Fox and his team have collaborated with the Mayor’s office, the attorney general, nonprofit housing organizations and everyday people in an effort to shift the scale of power away from building owners and landlords and into tenants’ hands.

“Landlord negligence costs the city at least $750 billion a year,” says Fox. “This includes the money that it costs for the city to verify every single complaint. The data is already out there so why not collect that information, simplify it, and put it into the hands of the taxpayers when they need it most.”

How does it work?

Once you type an address into the Rentlogic site, the free data goes back seven years and the badges on the page indicate what kinds of violations the building has had and how long ago they occurred. The site provides grades for 1.1 million residential buildings, 300,000 of which have had one or more rental listings advertised online in the last five years.

Rentlogic website
Rentlogic website

Some of the badges that are commonly seen are bed bugs, heat and hot water problems, rodents, electrical problems and more.
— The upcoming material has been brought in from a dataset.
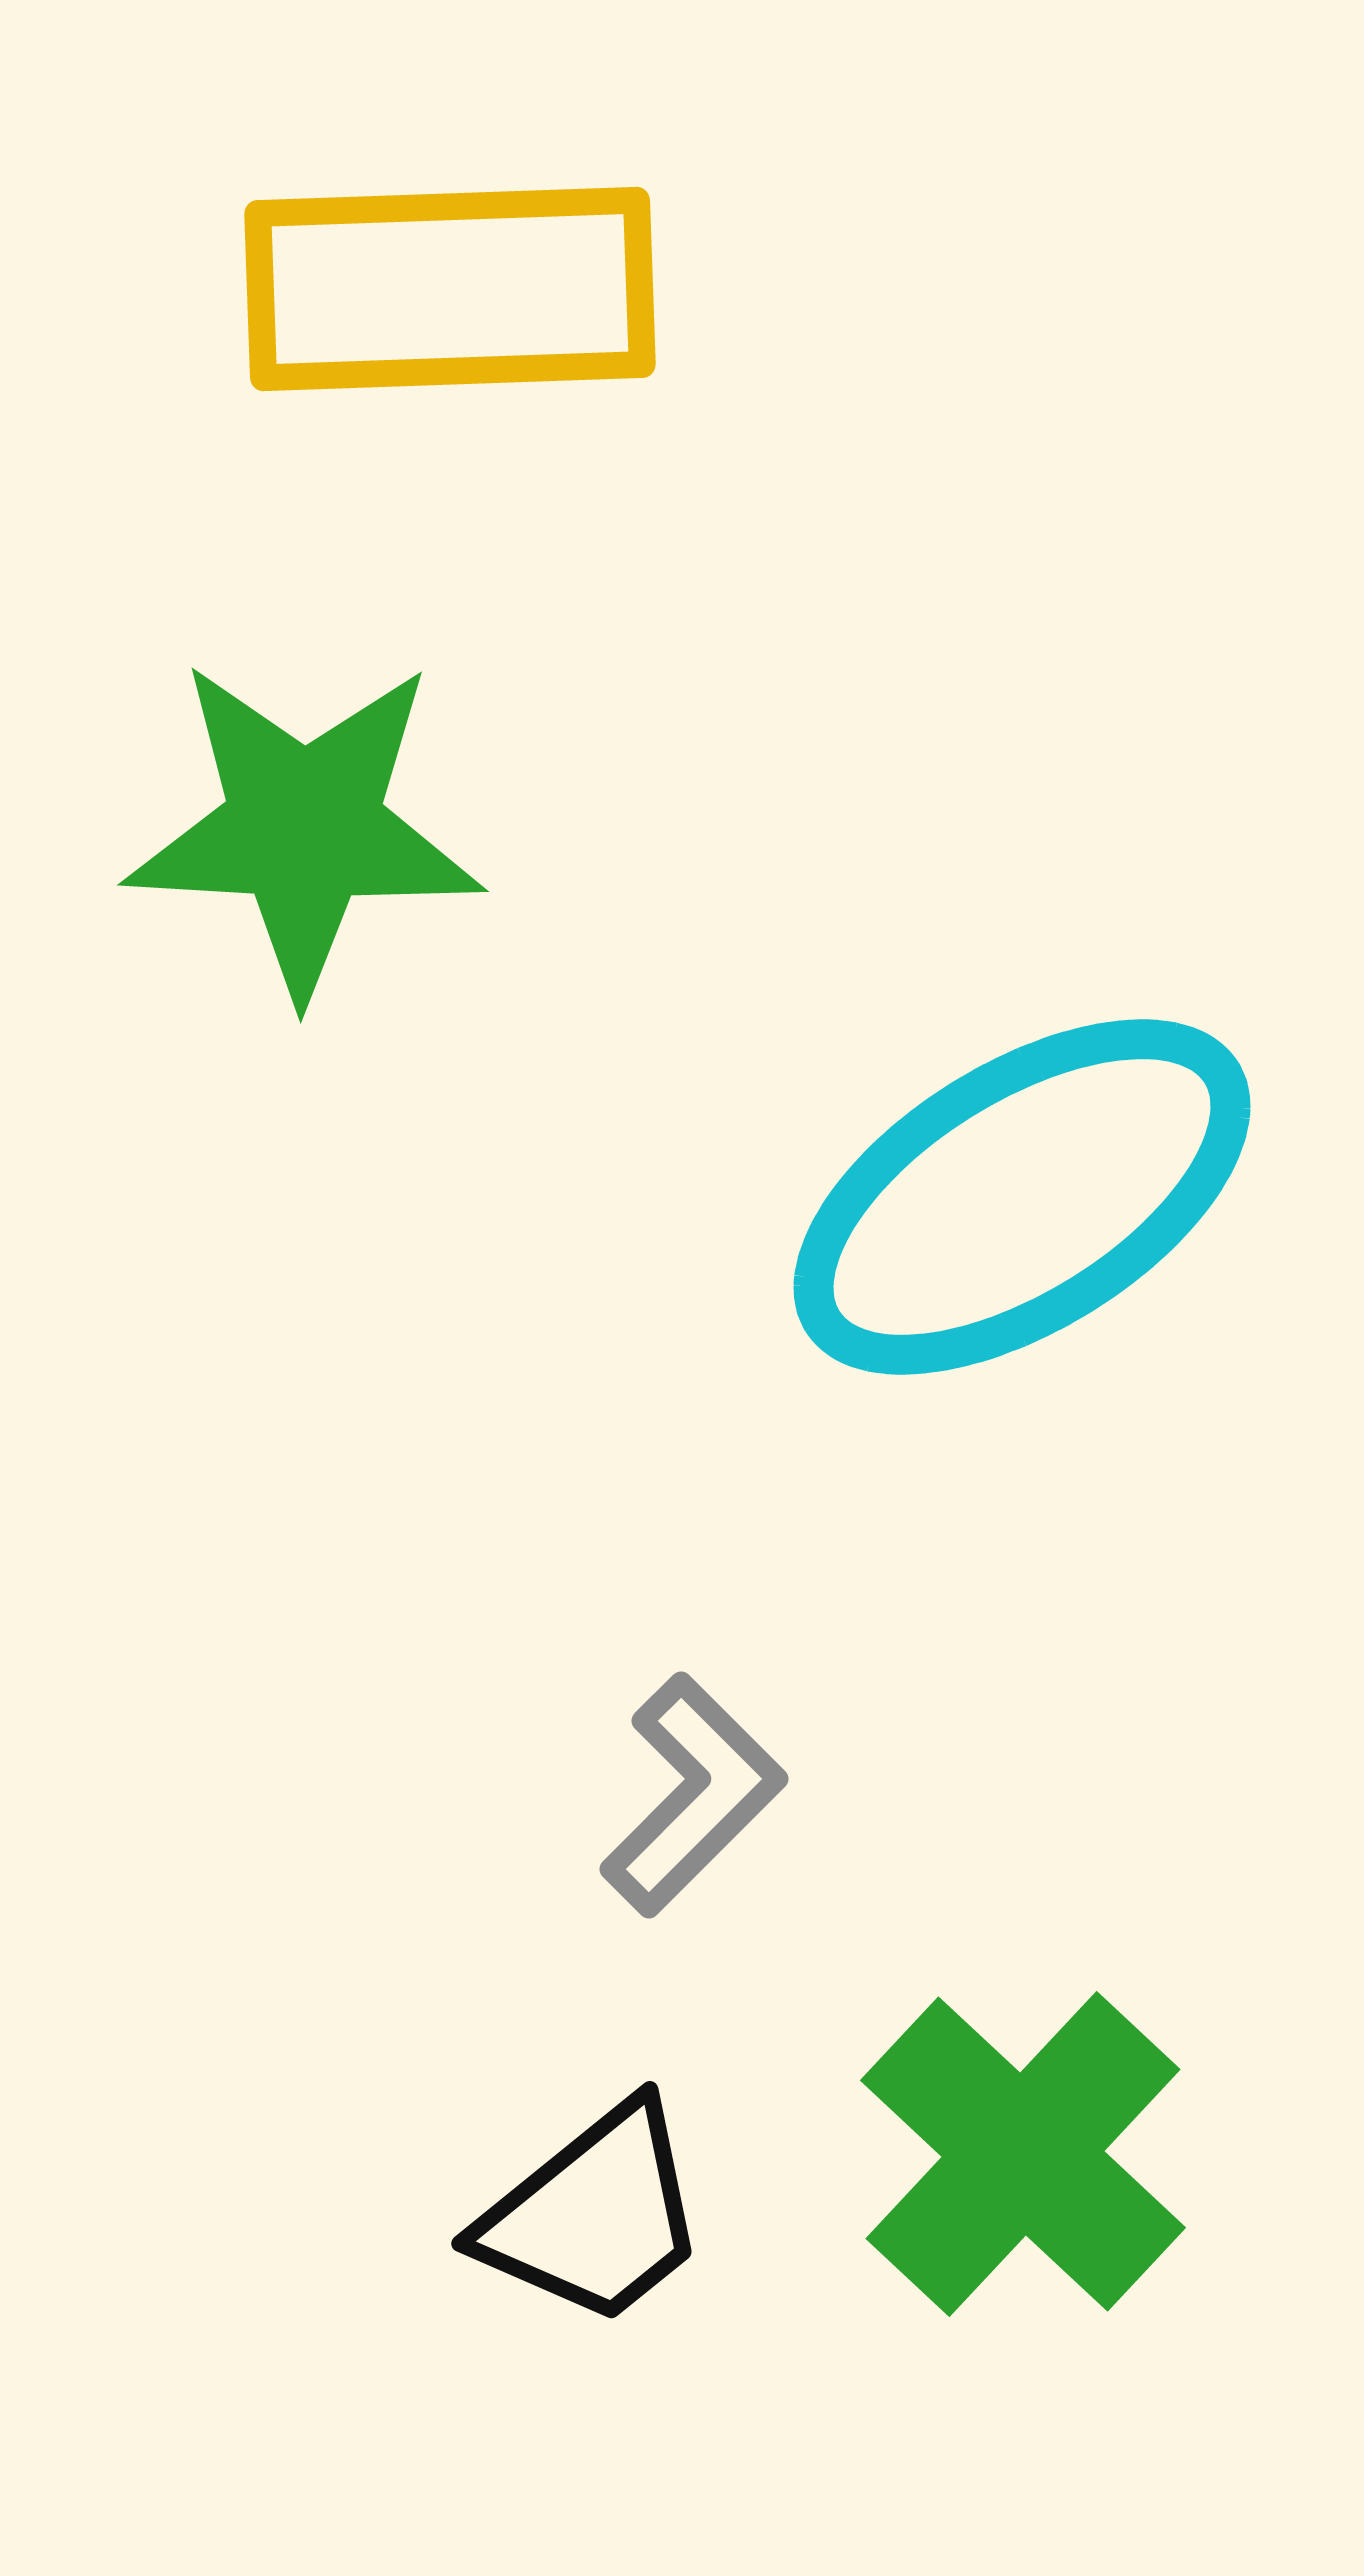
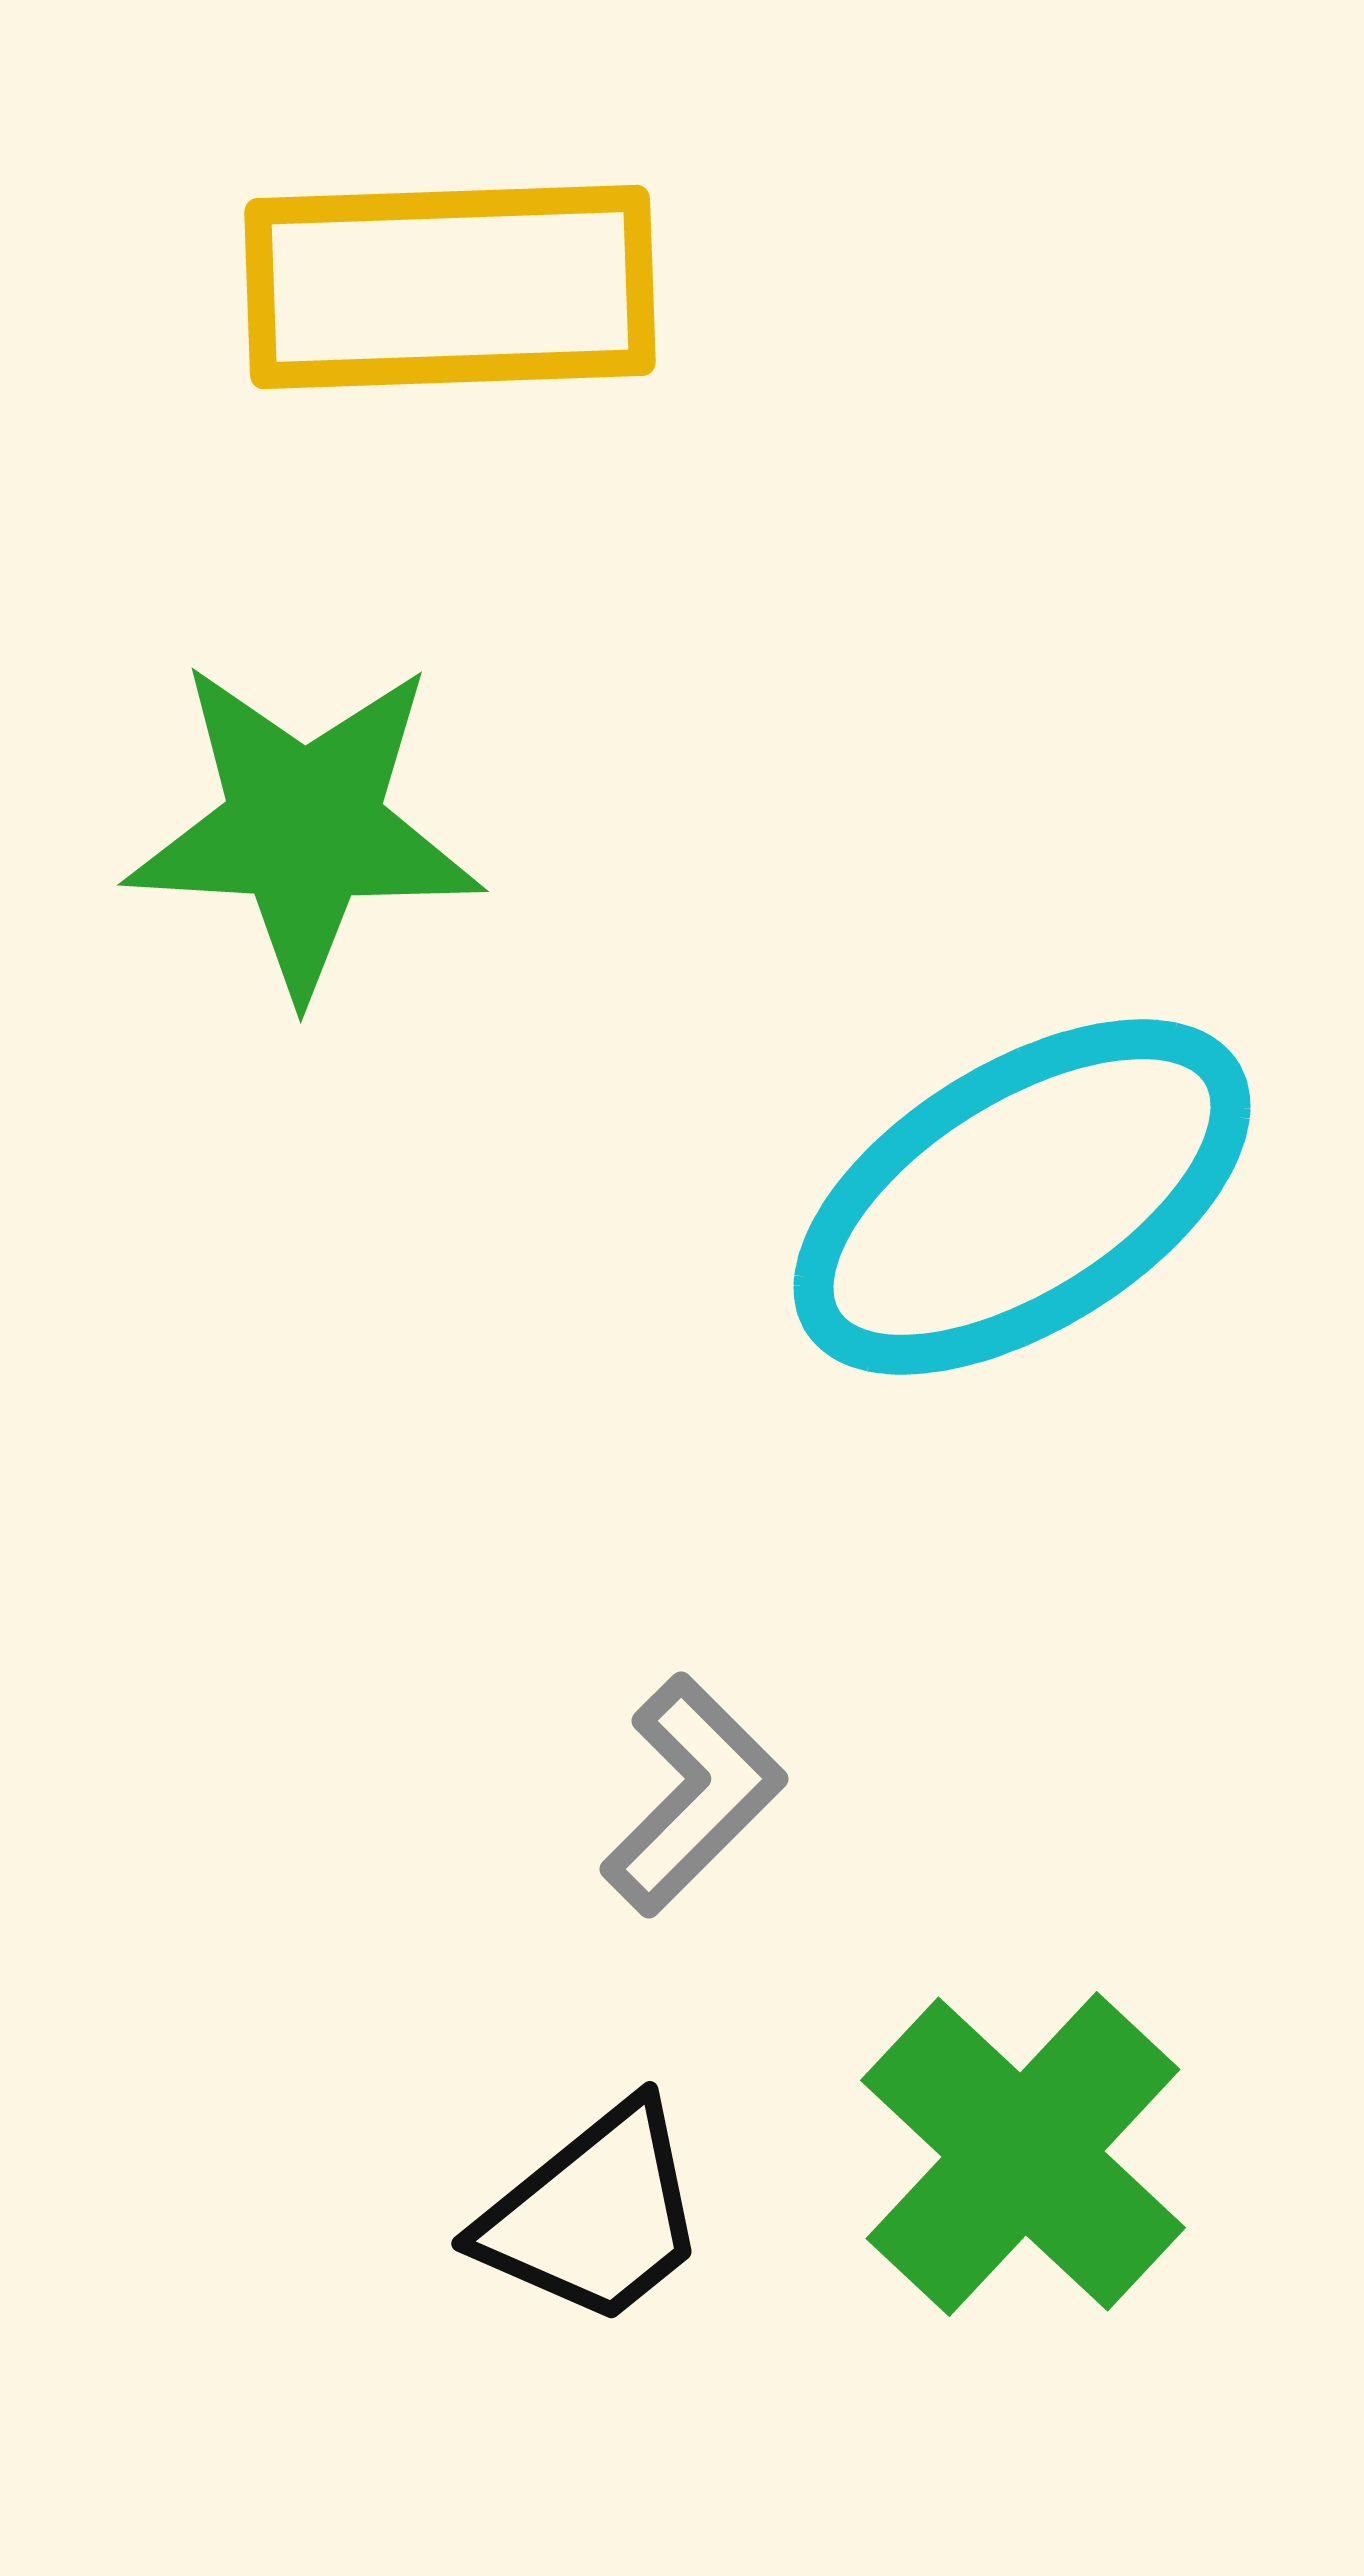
yellow rectangle: moved 2 px up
Also included on the site is the “raw data” which details every complaint called into 311, even if they were dismissed and not marked as a violation.

Fox says “vacancies are bad for business,” and his hope is that if the public knows how bad these F landlords really are before signing a lease, it should provide an incentive for landlords to improve their housing conditions.

Rentlogic was founded in 2013 in New York. Even though it’s only available there for now, Fox also works closely with Toronto to improve its housing issues. In February, Fox partnered with ACORN Canada to launch a “Landlord watch list,” naming the top 100 worst landlords in the city. Fox and his colleagues along with ACORN, FMTA, and Councillor Josh Matlow continue working closely with Toronto officials to pass a new licensing regime for landlords.

“We have been actively involved in working with the City of Toronto to get this grading system approved,” says Fox. “If it passes, it will require every building to display its letter grade in the front entrance.”

Although Fox explains that the likeliness of a policy like this passing in New York will take years, he’s determined to make it happen and the launch of Rentlogic is the start.

The data provided on Rentlogic is free for the public and Fox tells Yahoo Finance it will always remain free. “You can use any other site or a broker to find an apartment, but before you sign a lease, come to our site and check the grade,” says Fox. “This is the only way we will start to shift the needle and put the power back into the hands of the renters.”